CQRC Sees Momentum on SOAR Act as Engagement Deepens
ORLANDO, Fla. – The Council for Quality Respiratory Care (CQRC) is confident that it can work with lawmakers and regulators on its top priorities for 2026, including passage of the SOAR Act, says Chair Robin Menchen, who is also president and CEO of Rotech Healthcare.
SOAR Act gains traction
The legislation, introduced in both the House of Representatives and the Senate in April 2025, currently has 40 and four co-sponsors, respectively. A recent hearing of the House Energy & Commerce Health Subcommittee gave the industry another chance to highlight how the bill could achieve goals like reducing costs and preserving patient access.
“The hearing was very good for us – there were well-thought-out questions asked,” said Menchen. “I’ve never felt better (about its chances of getting passed).”
The SOAR Act, for example, would establish and require the use of an electronic template created by the Centers for Medicare and Medicaid Services (CMS), which would reduce costs both for providers responding to audits and contractors performing them, says Menchen.

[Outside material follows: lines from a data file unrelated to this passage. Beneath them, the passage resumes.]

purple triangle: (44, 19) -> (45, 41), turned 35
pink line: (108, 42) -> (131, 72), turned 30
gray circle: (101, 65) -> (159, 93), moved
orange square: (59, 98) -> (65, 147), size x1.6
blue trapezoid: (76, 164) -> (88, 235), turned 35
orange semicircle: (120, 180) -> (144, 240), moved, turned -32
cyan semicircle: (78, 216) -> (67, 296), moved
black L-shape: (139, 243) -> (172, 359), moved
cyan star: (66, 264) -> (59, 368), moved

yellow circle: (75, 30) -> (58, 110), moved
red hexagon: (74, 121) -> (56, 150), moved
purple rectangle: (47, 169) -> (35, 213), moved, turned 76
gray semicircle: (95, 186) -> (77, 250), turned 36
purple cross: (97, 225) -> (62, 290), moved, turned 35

New CMS leadership opens doors for dialogue
Dr. Mehmet Oz, who was confirmed as CMS administrator in April 2025, has made cracking down on waste, fraud and abuse a cornerstone of his efforts to drive down Medicare costs. In turn, the administration and CMS have been more receptive to the HME industry’s messaging, says Menchen.
“We’ve actually been able to talk to the administration at a higher level than we were able to before,” she said. “Once there was the realization that we all want the same thing – we want to give quality health care, and they want seniors and others to get quality health care.”

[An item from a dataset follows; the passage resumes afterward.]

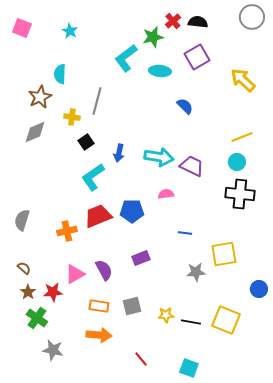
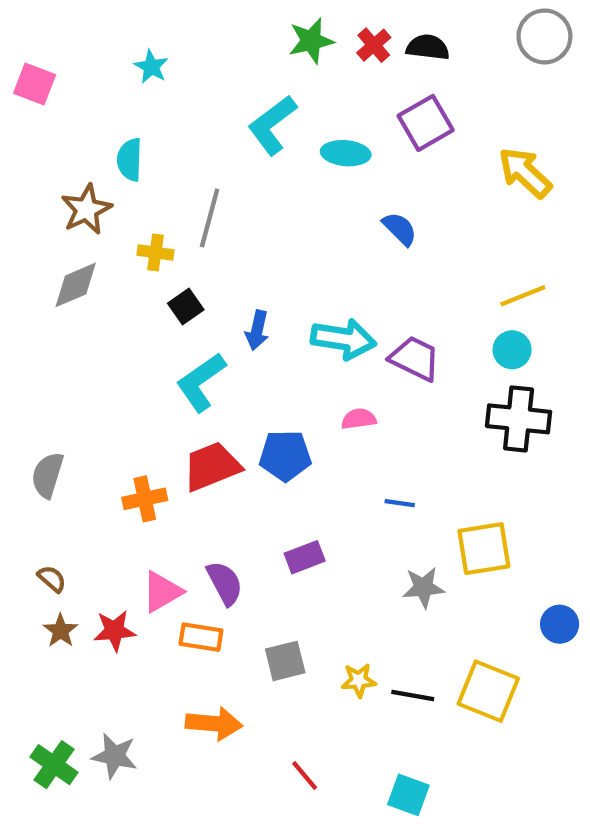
pink square: (22, 28) -> (35, 84), moved
green star: (153, 37) -> (311, 41), moved
orange rectangle: (99, 306) -> (201, 637), moved
green cross: (37, 318) -> (54, 765), moved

CQRC seeks clarity on HMV compliance
The CQRC is also keeping a watch on the new coverage guidelines for home mechanical ventilation (HMV), which went into effect Oct. 22. The guidelines went into effect despite the industry asking for a longer lead time to ensure providers would be able to meet certain compliance requirements, says Menchen.
The CQRC recently submitted questions related to a requirement to track whether patients use HMVs at least four hours per day on 70% of days in a 30-day period as determined by a clinician. The organization has been concerned that some equipment cannot print out such records, says Menchen.
“(CMS) responded that, as long as we can verify with that patient and the physician that the patient is continuing to use it, it can just be documented that they’re using a device,” she said. “That was helpful. CMS is recognizing that there really is a glide path when it comes to getting the technology in place to be in full compliance.”